Accountable care, the fast-growing nationwide Medicare program with a goal of improving health care while reducing costs, resulted in no improvements in mental health care, according to a study released earlier this month.
The study found that patients who were not initially enrolled in an accountable care organization and switched to one were no more likely to get mental health treatment and had no improvements in their symptoms after a year compared to those in regular Medicare.
“Overall, accountable care organizations had no effect on the quality of mental health care: All the outcome measures were zero except for one treatment measure for depression, which was actually worse,” said study senior author Kenton Johnston, Ph.D., an associate professor of medicine at Washington University, in a news release about the study.
What are Accountable Care Organizations?
Accountable Care Organizations (ACOs) were created as part of the Affordable Care Act. The goal was to create a new type of structure that agreed to be held accountable on 33 measures of quality and experience of care while reducing the costs of care. If those results were achieved, an ACO would share in the savings to Medicare. Based on the study’s findings by researchers at Washington University School of Medicine in St. Louis and the Yale School of Public Health, the current structure of the program is not improving mental health care.
“Accountable care organizations are the most important payment and care model in Medicare right now and they do not appear to have improved mental health treatment for the two most prevalent mental health conditions in our society, which are depression and anxiety disorders,” said Johnston. “In this study, only about half the people with depression or anxiety got any outpatient mental health care at all—and those in accountable care organizations got even less. People are supposed to get treatment for depression, anxiety, any kind of mental health condition in the same way they get treatment for diabetes or kidney disease but, in reality, that doesn’t really happen. There are changes that can be made to help get people the care they need.”
Other studies confirm the lack of mental health support in ACOs. Findings from a 2022 survey of ACOs across the U.S., showed that less than 50% of ACOs were able to offer mental health support services, including assertive community treatment and illness, offering and referring patients to supported employment, family psychoeducation, and management and recovery services.
The incentive structure of ACOs may also contribute to the lack of mental health support. Determining how to measure quality of care and calculate fair payment is complicated.
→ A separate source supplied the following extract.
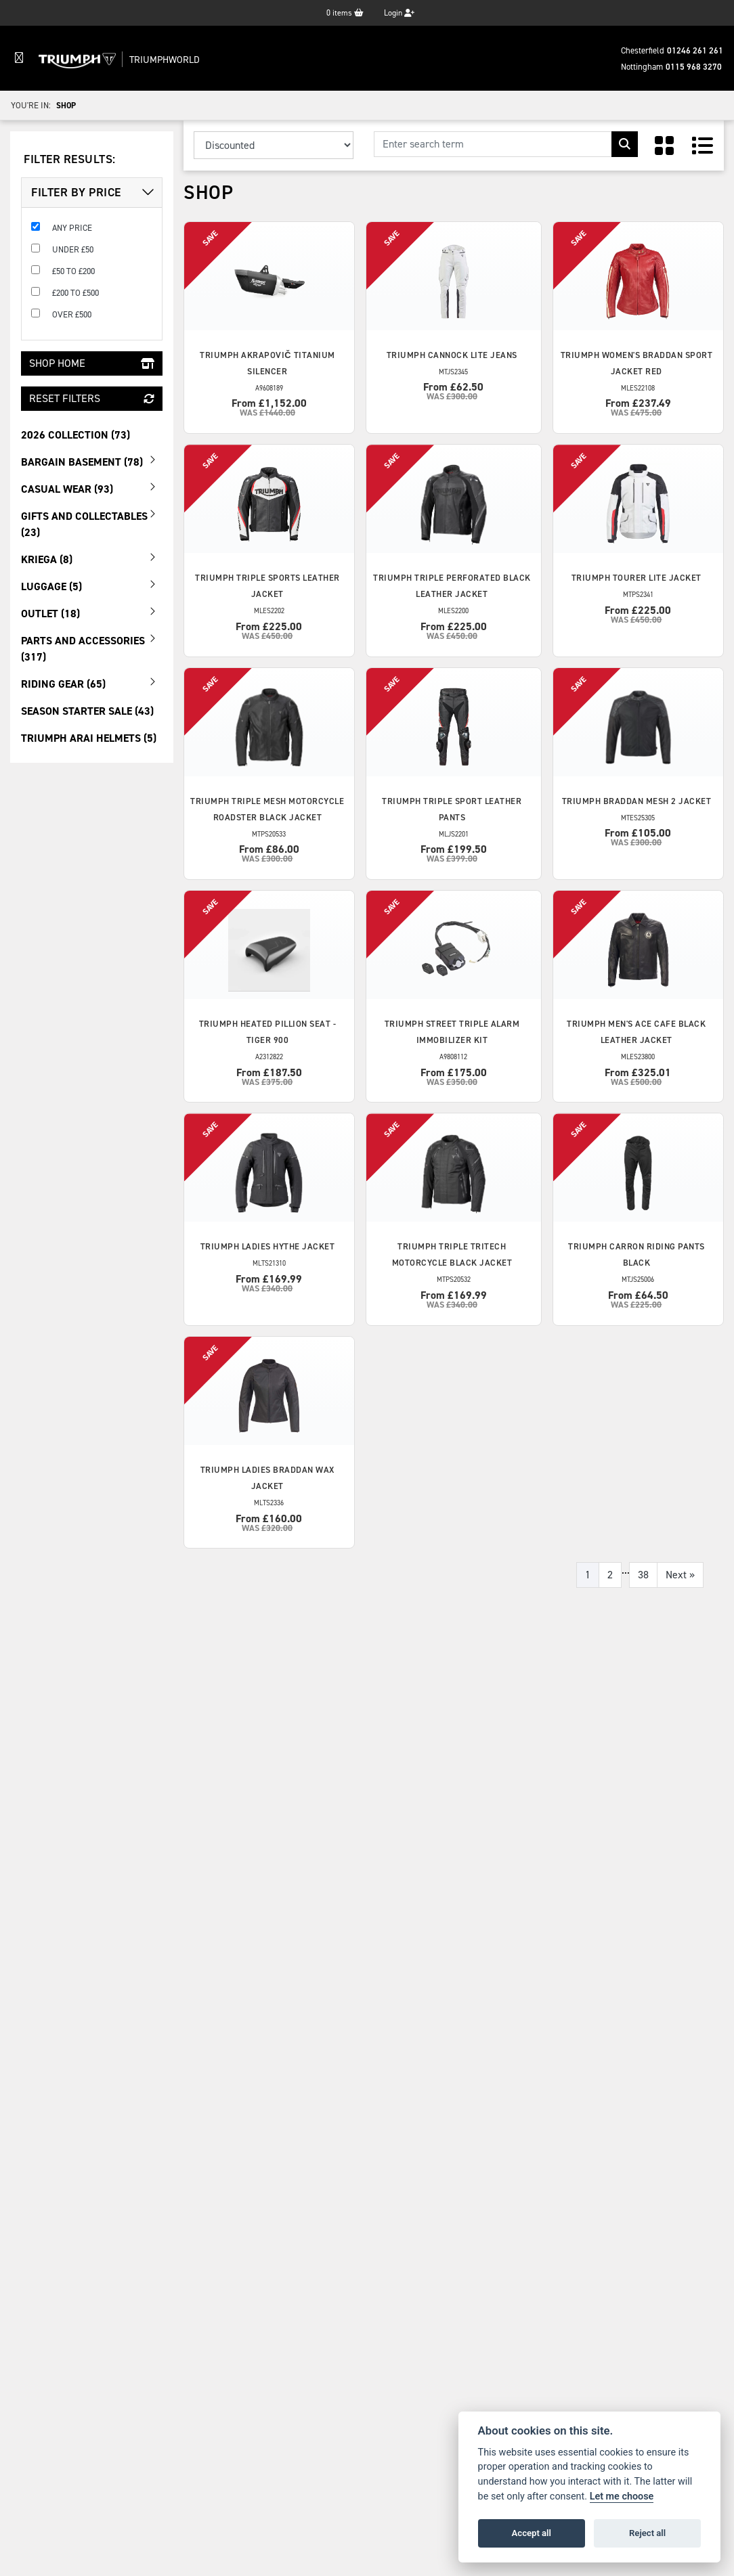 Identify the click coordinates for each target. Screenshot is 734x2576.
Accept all (531, 2533)
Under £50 (72, 249)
“Medicare risk adjustment models, which ultimately determine payment to accountable care organizations, tend to under-predict costs for people with depression and anxiety, so there’s not as much incentive and resources for treating those conditions,” Johnston said. “Right now, anxiety is not even included in the model, which often means accountable care organizations are underpaid for treating patients with these conditions. Some forms of depression are in the model, but not others. We need to have more incentives and accompanying financial resources directed toward caring for people with mental health conditions.”
New legislation for mental health coverage
The pandemic shined a spotlight on mental health challenges, and that may have motivated the government to focus more on mental health.
In July of this year, the departments of Labor, Health and Human Services and the Treasury proposed rules to drive health insurers to comply with the 2008 Mental Health Parity and Addiction Equity Act.
The law requires insurance plans that cover mental health and substance use disorder care to offer the same level of coverage for these services as they do for medical and surgical issues.
“My hope is that this study will get policymakers to look at mental-health quality measures in a more specific way,” Johnston said.